Peter Verheyen raises some important general concerns. I put these remarks
together before seeing what Tom La Porte and George Miles wrote, and they've
largely beaten me to the punch, but here anyway--
> One of the things which quickly became apparent was that the easiest
> way to distribute these [finding aids] electronically is via the web.
> Of course we could (potentially) also have a copy of Panorama on our
> server that researchers could download, use to view whatever finding
> aids they were interested in (but can't print from it, and they have
> to use Windows. For myself I would have to admit that I would be
> initially quite leery of having to download, yet again, another piece
> of software just to be able to view something. I'm also playing the
> devil's advocate here, but only a bit.
It's a fair criticism, at least of the state of the art with SGML software.
For EAD applications, the main advantage of Panorama 1.5 over a web browser is
that the navigators are excellent: if your SGML is rationally implemented,
navigators are simple to set up, and quite readily represent the structure of
your finding aid. Alternative style sheets -- say, one which shows control
information, another which hides it for easier browsing -- are another nice
> In order to be able to convert the finding aids on the fly, so to
> speak, we would need to get Dynaweb, which I found out costs $22,000+
> (anyone know of a cheaper yet comparable product).
They don't have to be converted on the fly. If the texts are stable, they can
be converted once and set side-by-side on the server, the EAD SGML as an
archival version which offers better functionality, the HTML as a
lower-function browsing version for those who can't be troubled with Panorama.
This is the approach of a number of leading sites using TEI SGML to support
Humanities applications. (The Humanities Text Initiative at Michigan and the
Victorian Women Writers Project at Indiana are two good examples.)
Conversion like this is still not as easy as one would like. A good hacker can
do stuff like this in PERL or, I understand, OmniMark (whatever that is). [Now
we've heard about OCLC's FRED, another promising option.] The strong automated
tools, however, are a bit slow to come -- if any of this can be called "slow".
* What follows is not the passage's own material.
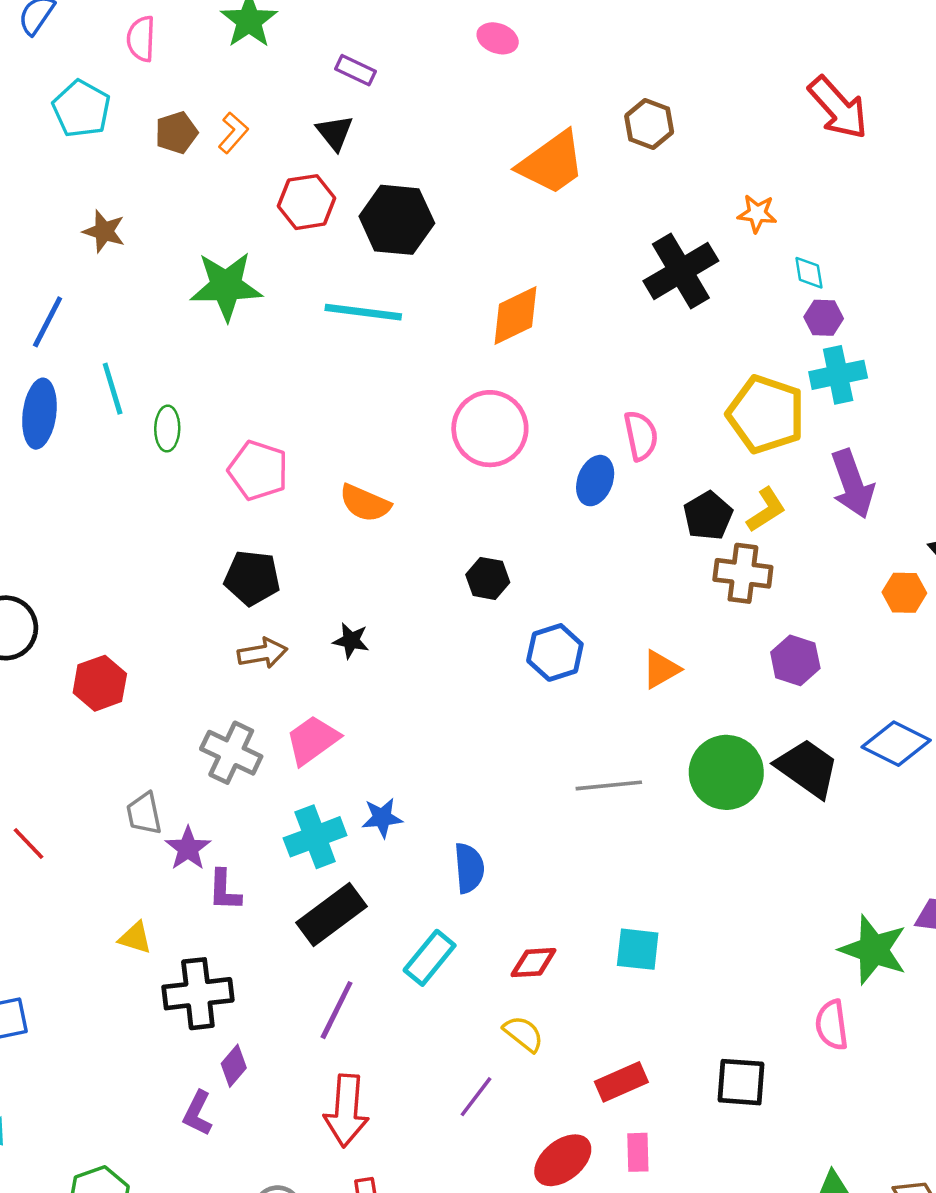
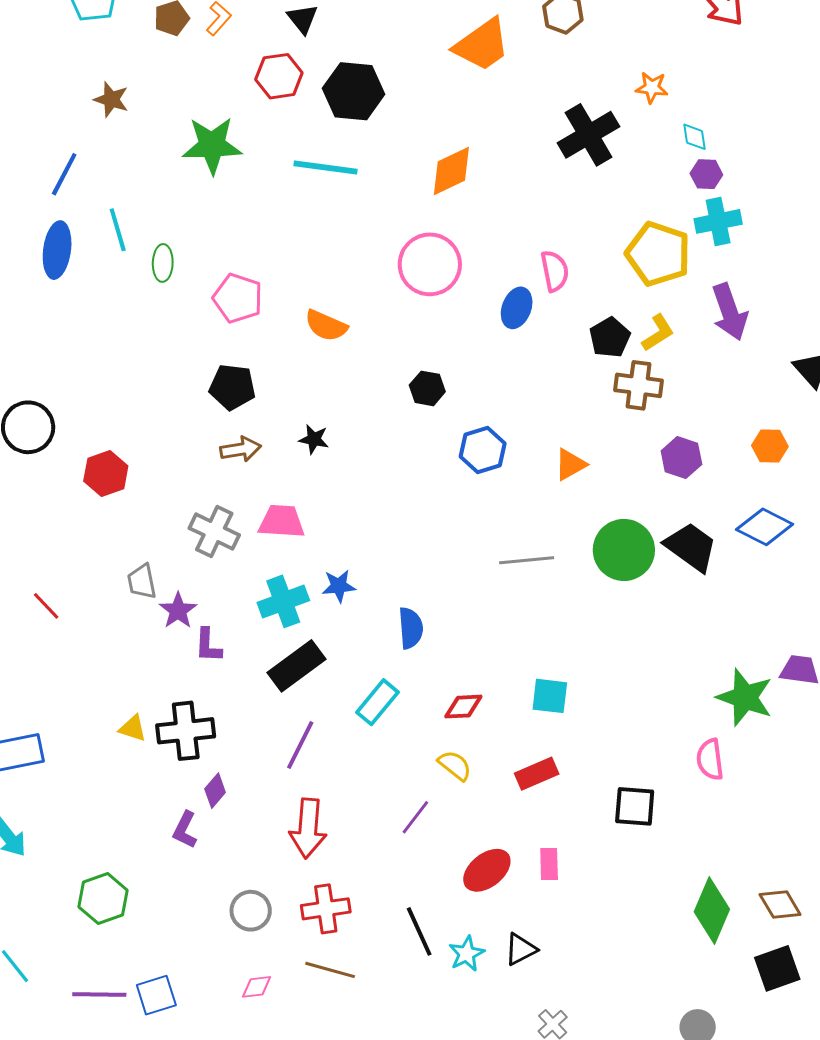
orange hexagon: (904, 593) -> (770, 446), moved
pink trapezoid: (312, 740) -> (282, 521), turned 39
yellow triangle: (135, 938) -> (133, 728), moved
red rectangle: (621, 1082) -> (537, 774), moved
A standard currently emerging, DSSSL (Document Style Semantics and
Specification Language), will support, in addition to other specifications such
as style design, the conversion of data from one DTD to another. Given DSSSL,
it will be possible to develop "off the shelf" conversion tools.
Archival finding aids, at least of the traditional kind, are a good example of
texts that ought to be very stable. There are many other text applications
which would be more dynamic. One of the main attractions of SGML is that the
stability of the standard itself offers the chance to integrate systems more
fully between stable and dynamic texts and applications.
> The costs for the SGML editor we were made aware of, but raised the
> eyebrows of our administrators. Could any one give me any idea of
> what other hidden costs (outside of staff training) might still be
> out there; advise us of anything else we should be aware of, good or
> bad; generally advise us.
An SGML editor may be a bit pricey now, but it'll be far more versatile than
application-specific programs. Be aware of what you're buying: a way into using
a standard which no software company owns. [As has alreadly been pointed out]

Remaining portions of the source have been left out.